──────── INPUT RECORDS

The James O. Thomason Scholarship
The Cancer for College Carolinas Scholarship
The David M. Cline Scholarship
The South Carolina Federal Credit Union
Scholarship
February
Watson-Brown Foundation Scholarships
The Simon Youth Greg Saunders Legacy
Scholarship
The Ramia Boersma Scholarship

────────────────
──────── INPUT RECORDS

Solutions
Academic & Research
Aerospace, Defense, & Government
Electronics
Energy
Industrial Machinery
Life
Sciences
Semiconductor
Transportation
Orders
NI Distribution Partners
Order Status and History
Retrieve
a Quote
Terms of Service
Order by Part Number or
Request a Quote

────────────────

DESCRIPTION OF THE TASK: Write out only the lines that run from the line containing "Watson-Brown Foundation Scholarships" through the line containing "The Ramia Boersma Scholarship", both included, exactly as they appear above.

EXERCISE ANSWER:
Watson-Brown Foundation Scholarships
The Simon Youth Greg Saunders Legacy
Scholarship
The Ramia Boersma Scholarship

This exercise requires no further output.